**INPUT DATA:**
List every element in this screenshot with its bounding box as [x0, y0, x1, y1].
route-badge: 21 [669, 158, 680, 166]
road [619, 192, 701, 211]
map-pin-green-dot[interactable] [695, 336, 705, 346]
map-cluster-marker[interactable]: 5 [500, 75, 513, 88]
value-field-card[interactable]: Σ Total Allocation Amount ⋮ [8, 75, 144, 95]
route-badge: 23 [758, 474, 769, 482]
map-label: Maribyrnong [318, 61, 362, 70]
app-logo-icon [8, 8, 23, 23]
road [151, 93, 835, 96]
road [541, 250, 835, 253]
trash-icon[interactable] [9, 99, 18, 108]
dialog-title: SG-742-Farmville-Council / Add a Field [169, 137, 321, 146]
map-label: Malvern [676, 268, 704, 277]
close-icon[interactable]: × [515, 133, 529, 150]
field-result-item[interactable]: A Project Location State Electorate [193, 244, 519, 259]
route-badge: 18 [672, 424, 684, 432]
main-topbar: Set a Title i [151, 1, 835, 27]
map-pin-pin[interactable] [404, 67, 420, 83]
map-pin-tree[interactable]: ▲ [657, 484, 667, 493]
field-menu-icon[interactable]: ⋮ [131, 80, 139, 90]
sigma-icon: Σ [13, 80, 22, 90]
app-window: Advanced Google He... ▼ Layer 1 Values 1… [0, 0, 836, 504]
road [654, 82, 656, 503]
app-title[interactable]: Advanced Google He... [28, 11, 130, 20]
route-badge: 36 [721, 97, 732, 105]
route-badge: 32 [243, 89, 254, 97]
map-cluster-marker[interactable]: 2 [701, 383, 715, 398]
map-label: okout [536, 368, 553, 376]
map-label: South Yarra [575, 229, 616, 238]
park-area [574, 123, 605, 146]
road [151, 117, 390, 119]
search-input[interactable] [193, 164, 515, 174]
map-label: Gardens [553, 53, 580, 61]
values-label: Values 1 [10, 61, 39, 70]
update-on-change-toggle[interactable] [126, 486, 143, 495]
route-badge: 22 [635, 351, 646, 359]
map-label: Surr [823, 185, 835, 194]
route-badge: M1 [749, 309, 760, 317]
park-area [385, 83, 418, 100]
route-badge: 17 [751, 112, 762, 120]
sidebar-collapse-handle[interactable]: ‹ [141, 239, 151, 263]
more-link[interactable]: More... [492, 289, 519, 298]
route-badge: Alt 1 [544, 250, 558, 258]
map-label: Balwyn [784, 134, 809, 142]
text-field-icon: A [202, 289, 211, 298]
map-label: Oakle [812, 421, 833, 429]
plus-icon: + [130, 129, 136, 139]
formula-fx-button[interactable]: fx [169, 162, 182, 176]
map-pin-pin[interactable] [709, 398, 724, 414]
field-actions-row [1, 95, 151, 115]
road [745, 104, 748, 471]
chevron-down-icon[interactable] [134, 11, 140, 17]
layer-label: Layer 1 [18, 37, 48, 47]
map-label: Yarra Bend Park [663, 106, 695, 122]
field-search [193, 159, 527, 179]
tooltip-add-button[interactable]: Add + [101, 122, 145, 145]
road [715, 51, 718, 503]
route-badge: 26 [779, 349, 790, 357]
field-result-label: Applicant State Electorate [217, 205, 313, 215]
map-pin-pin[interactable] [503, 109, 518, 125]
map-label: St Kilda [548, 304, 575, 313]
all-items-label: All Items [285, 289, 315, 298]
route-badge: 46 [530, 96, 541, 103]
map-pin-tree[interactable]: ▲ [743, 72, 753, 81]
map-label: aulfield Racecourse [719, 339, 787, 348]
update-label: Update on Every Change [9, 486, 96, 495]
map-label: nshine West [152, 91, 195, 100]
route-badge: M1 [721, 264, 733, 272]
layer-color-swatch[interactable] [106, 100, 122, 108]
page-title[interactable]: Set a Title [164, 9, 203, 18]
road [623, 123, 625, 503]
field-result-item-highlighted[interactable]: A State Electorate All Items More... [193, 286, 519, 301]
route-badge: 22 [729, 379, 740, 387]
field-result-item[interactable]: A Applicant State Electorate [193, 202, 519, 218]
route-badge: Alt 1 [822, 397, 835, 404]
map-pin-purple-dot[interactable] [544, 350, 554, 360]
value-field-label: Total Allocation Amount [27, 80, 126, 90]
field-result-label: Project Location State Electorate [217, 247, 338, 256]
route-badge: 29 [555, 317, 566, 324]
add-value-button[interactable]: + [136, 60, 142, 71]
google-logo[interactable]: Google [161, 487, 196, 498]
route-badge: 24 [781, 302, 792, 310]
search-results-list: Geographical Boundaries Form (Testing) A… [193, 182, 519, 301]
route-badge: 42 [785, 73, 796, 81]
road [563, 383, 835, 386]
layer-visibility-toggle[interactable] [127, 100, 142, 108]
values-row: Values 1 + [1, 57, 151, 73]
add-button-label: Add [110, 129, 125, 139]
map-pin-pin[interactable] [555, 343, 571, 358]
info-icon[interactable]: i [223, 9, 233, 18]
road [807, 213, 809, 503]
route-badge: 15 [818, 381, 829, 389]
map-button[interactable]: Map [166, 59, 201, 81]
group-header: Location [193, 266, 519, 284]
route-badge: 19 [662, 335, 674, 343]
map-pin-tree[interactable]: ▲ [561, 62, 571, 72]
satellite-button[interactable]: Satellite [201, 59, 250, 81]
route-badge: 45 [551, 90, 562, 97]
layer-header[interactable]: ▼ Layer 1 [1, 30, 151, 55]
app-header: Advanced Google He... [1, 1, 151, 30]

**PROBLEM TO SOLVE:**
Whatever the entries say, repeat all of them exactly.

**SOLUTION TO THE PROBLEM:**
List every element in this screenshot with its bounding box as [x0, y0, x1, y1].
route-badge: 21 [669, 158, 680, 166]
road [619, 192, 701, 211]
map-pin-green-dot[interactable] [695, 336, 705, 346]
map-cluster-marker[interactable]: 5 [500, 75, 513, 88]
value-field-card[interactable]: Σ Total Allocation Amount ⋮ [8, 75, 144, 95]
route-badge: 23 [758, 474, 769, 482]
map-label: Maribyrnong [318, 61, 362, 70]
app-logo-icon [8, 8, 23, 23]
road [151, 93, 835, 96]
road [541, 250, 835, 253]
trash-icon[interactable] [9, 99, 18, 108]
dialog-title: SG-742-Farmville-Council / Add a Field [169, 137, 321, 146]
map-label: Malvern [676, 268, 704, 277]
close-icon[interactable]: × [515, 133, 529, 150]
field-result-item[interactable]: A Project Location State Electorate [193, 244, 519, 259]
route-badge: 18 [672, 424, 684, 432]
main-topbar: Set a Title i [151, 1, 835, 27]
map-pin-pin[interactable] [404, 67, 420, 83]
map-pin-tree[interactable]: ▲ [657, 484, 667, 493]
field-menu-icon[interactable]: ⋮ [131, 80, 139, 90]
sigma-icon: Σ [13, 80, 22, 90]
app-window: Advanced Google He... ▼ Layer 1 Values 1… [0, 0, 836, 504]
road [654, 82, 656, 503]
app-title[interactable]: Advanced Google He... [28, 11, 130, 20]
route-badge: 36 [721, 97, 732, 105]
route-badge: 32 [243, 89, 254, 97]
map-cluster-marker[interactable]: 2 [701, 383, 715, 398]
map-label: okout [536, 368, 553, 376]
map-label: South Yarra [575, 229, 616, 238]
park-area [574, 123, 605, 146]
road [151, 117, 390, 119]
search-input[interactable] [193, 164, 515, 174]
map-label: Gardens [553, 53, 580, 61]
values-label: Values 1 [10, 61, 39, 70]
update-on-change-toggle[interactable] [126, 486, 143, 495]
route-badge: 22 [635, 351, 646, 359]
map-label: Surr [823, 185, 835, 194]
route-badge: M1 [749, 309, 760, 317]
park-area [385, 83, 418, 100]
route-badge: 17 [751, 112, 762, 120]
sidebar-collapse-handle[interactable]: ‹ [141, 239, 151, 263]
more-link[interactable]: More... [492, 289, 519, 298]
route-badge: Alt 1 [544, 250, 558, 258]
map-label: Balwyn [784, 134, 809, 142]
text-field-icon: A [202, 289, 211, 298]
map-label: Oakle [812, 421, 833, 429]
plus-icon: + [130, 129, 136, 139]
formula-fx-button[interactable]: fx [169, 162, 182, 176]
map-pin-pin[interactable] [709, 398, 724, 414]
field-actions-row [1, 95, 151, 115]
road [745, 104, 748, 471]
chevron-down-icon[interactable] [134, 11, 140, 17]
layer-label: Layer 1 [18, 37, 48, 47]
map-label: Yarra Bend Park [663, 106, 695, 122]
field-search [193, 159, 527, 179]
tooltip-add-button[interactable]: Add + [101, 122, 145, 145]
road [715, 51, 718, 503]
route-badge: 26 [779, 349, 790, 357]
field-result-label: Applicant State Electorate [217, 205, 313, 215]
map-pin-pin[interactable] [503, 109, 518, 125]
map-label: St Kilda [548, 304, 575, 313]
all-items-label: All Items [285, 289, 315, 298]
route-badge: 46 [530, 96, 541, 103]
map-pin-tree[interactable]: ▲ [743, 72, 753, 81]
map-label: aulfield Racecourse [719, 339, 787, 348]
update-label: Update on Every Change [9, 486, 96, 495]
map-label: nshine West [152, 91, 195, 100]
route-badge: M1 [721, 264, 733, 272]
layer-color-swatch[interactable] [106, 100, 122, 108]
page-title[interactable]: Set a Title [164, 9, 203, 18]
road [623, 123, 625, 503]
field-result-item-highlighted[interactable]: A State Electorate All Items More... [193, 286, 519, 301]
route-badge: 22 [729, 379, 740, 387]
field-result-item[interactable]: A Applicant State Electorate [193, 202, 519, 218]
route-badge: Alt 1 [822, 397, 835, 404]
map-pin-purple-dot[interactable] [544, 350, 554, 360]
value-field-label: Total Allocation Amount [27, 80, 126, 90]
field-result-label: Project Location State Electorate [217, 247, 338, 256]
route-badge: 29 [555, 317, 566, 324]
add-value-button[interactable]: + [136, 60, 142, 71]
google-logo[interactable]: Google [161, 487, 196, 498]
route-badge: 24 [781, 302, 792, 310]
search-results-list: Geographical Boundaries Form (Testing) A… [193, 182, 519, 301]
route-badge: 42 [785, 73, 796, 81]
road [563, 383, 835, 386]
layer-visibility-toggle[interactable] [127, 100, 142, 108]
values-row: Values 1 + [1, 57, 151, 73]
add-button-label: Add [110, 129, 125, 139]
map-pin-pin[interactable] [555, 343, 571, 358]
info-icon[interactable]: i [223, 9, 233, 18]
road [807, 213, 809, 503]
route-badge: 15 [818, 381, 829, 389]
map-button[interactable]: Map [166, 59, 201, 81]
group-header: Location [193, 266, 519, 284]
route-badge: 19 [662, 335, 674, 343]
map-pin-tree[interactable]: ▲ [561, 62, 571, 72]
satellite-button[interactable]: Satellite [201, 59, 250, 81]
route-badge: 45 [551, 90, 562, 97]
layer-header[interactable]: ▼ Layer 1 [1, 30, 151, 55]
app-header: Advanced Google He... [1, 1, 151, 30]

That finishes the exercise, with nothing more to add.